• [Data to examine]:
****************
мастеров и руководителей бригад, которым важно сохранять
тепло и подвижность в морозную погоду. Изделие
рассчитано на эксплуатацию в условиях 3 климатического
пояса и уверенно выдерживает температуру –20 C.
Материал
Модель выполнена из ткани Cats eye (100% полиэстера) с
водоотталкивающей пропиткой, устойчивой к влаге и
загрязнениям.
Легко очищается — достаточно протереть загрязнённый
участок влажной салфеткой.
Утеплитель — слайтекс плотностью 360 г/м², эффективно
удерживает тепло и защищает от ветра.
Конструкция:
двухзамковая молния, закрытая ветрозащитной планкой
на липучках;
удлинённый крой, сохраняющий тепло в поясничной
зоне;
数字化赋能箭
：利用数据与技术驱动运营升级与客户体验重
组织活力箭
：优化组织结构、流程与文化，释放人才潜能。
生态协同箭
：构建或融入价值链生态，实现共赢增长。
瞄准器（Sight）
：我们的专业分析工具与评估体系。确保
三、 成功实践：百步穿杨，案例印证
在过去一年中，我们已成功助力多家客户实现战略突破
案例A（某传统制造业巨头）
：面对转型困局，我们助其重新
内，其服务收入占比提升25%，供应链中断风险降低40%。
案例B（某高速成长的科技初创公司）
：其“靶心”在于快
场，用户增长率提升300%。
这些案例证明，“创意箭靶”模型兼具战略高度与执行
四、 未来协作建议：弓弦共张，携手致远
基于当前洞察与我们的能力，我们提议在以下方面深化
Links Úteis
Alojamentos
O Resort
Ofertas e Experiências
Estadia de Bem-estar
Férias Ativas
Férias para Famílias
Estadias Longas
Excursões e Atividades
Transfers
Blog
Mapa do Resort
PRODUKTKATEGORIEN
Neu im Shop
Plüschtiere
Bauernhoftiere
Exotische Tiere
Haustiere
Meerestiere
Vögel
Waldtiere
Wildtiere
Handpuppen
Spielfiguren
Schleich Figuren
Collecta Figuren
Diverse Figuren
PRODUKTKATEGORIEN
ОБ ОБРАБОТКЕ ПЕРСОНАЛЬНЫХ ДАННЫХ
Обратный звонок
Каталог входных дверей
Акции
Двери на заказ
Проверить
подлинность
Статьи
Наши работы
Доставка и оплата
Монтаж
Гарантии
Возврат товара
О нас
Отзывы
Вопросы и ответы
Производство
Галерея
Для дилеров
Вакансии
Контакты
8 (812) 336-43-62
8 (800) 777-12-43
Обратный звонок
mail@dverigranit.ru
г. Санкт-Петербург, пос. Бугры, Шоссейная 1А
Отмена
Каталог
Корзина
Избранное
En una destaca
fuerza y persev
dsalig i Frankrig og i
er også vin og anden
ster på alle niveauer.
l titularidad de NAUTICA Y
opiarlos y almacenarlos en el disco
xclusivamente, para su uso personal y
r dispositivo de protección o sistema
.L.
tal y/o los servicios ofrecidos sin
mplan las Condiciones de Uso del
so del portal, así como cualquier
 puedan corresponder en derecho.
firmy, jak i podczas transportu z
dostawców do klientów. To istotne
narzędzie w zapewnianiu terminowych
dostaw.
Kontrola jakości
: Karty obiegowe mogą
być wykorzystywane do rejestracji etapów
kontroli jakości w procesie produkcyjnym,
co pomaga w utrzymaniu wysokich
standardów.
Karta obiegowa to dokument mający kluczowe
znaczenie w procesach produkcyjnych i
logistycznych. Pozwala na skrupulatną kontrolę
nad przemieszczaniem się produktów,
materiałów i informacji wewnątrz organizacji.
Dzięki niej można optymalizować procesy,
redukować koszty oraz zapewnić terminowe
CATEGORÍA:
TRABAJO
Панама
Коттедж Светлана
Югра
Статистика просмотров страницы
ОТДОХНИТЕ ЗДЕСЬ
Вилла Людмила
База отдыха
****************
• [Required work]: Type out the records above again, exactly the same.

• [Exercise solution]:
мастеров и руководителей бригад, которым важно сохранять
тепло и подвижность в морозную погоду. Изделие
рассчитано на эксплуатацию в условиях 3 климатического
пояса и уверенно выдерживает температуру –20 C.
Материал
Модель выполнена из ткани Cats eye (100% полиэстера) с
водоотталкивающей пропиткой, устойчивой к влаге и
загрязнениям.
Легко очищается — достаточно протереть загрязнённый
участок влажной салфеткой.
Утеплитель — слайтекс плотностью 360 г/м², эффективно
удерживает тепло и защищает от ветра.
Конструкция:
двухзамковая молния, закрытая ветрозащитной планкой
на липучках;
удлинённый крой, сохраняющий тепло в поясничной
зоне;
数字化赋能箭
：利用数据与技术驱动运营升级与客户体验重
组织活力箭
：优化组织结构、流程与文化，释放人才潜能。
生态协同箭
：构建或融入价值链生态，实现共赢增长。
瞄准器（Sight）
：我们的专业分析工具与评估体系。确保
三、 成功实践：百步穿杨，案例印证
在过去一年中，我们已成功助力多家客户实现战略突破
案例A（某传统制造业巨头）
：面对转型困局，我们助其重新
内，其服务收入占比提升25%，供应链中断风险降低40%。
案例B（某高速成长的科技初创公司）
：其“靶心”在于快
场，用户增长率提升300%。
这些案例证明，“创意箭靶”模型兼具战略高度与执行
四、 未来协作建议：弓弦共张，携手致远
基于当前洞察与我们的能力，我们提议在以下方面深化
Links Úteis
Alojamentos
O Resort
Ofertas e Experiências
Estadia de Bem-estar
Férias Ativas
Férias para Famílias
Estadias Longas
Excursões e Atividades
Transfers
Blog
Mapa do Resort
PRODUKTKATEGORIEN
Neu im Shop
Plüschtiere
Bauernhoftiere
Exotische Tiere
Haustiere
Meerestiere
Vögel
Waldtiere
Wildtiere
Handpuppen
Spielfiguren
Schleich Figuren
Collecta Figuren
Diverse Figuren
PRODUKTKATEGORIEN
ОБ ОБРАБОТКЕ ПЕРСОНАЛЬНЫХ ДАННЫХ
Обратный звонок
Каталог входных дверей
Акции
Двери на заказ
Проверить
подлинность
Статьи
Наши работы
Доставка и оплата
Монтаж
Гарантии
Возврат товара
О нас
Отзывы
Вопросы и ответы
Производство
Галерея
Для дилеров
Вакансии
Контакты
8 (812) 336-43-62
8 (800) 777-12-43
Обратный звонок
mail@dverigranit.ru
г. Санкт-Петербург, пос. Бугры, Шоссейная 1А
Отмена
Каталог
Корзина
Избранное
En una destaca
fuerza y persev
dsalig i Frankrig og i
er også vin og anden
ster på alle niveauer.
l titularidad de NAUTICA Y
opiarlos y almacenarlos en el disco
xclusivamente, para su uso personal y
r dispositivo de protección o sistema
.L.
tal y/o los servicios ofrecidos sin
mplan las Condiciones de Uso del
so del portal, así como cualquier
 puedan corresponder en derecho.
firmy, jak i podczas transportu z
dostawców do klientów. To istotne
narzędzie w zapewnianiu terminowych
dostaw.
Kontrola jakości
: Karty obiegowe mogą
być wykorzystywane do rejestracji etapów
kontroli jakości w procesie produkcyjnym,
co pomaga w utrzymaniu wysokich
standardów.
Karta obiegowa to dokument mający kluczowe
znaczenie w procesach produkcyjnych i
logistycznych. Pozwala na skrupulatną kontrolę
nad przemieszczaniem się produktów,
materiałów i informacji wewnątrz organizacji.
Dzięki niej można optymalizować procesy,
redukować koszty oraz zapewnić terminowe
CATEGORÍA:
TRABAJO
Панама
Коттедж Светлана
Югра
Статистика просмотров страницы
ОТДОХНИТЕ ЗДЕСЬ
Вилла Людмила
База отдыха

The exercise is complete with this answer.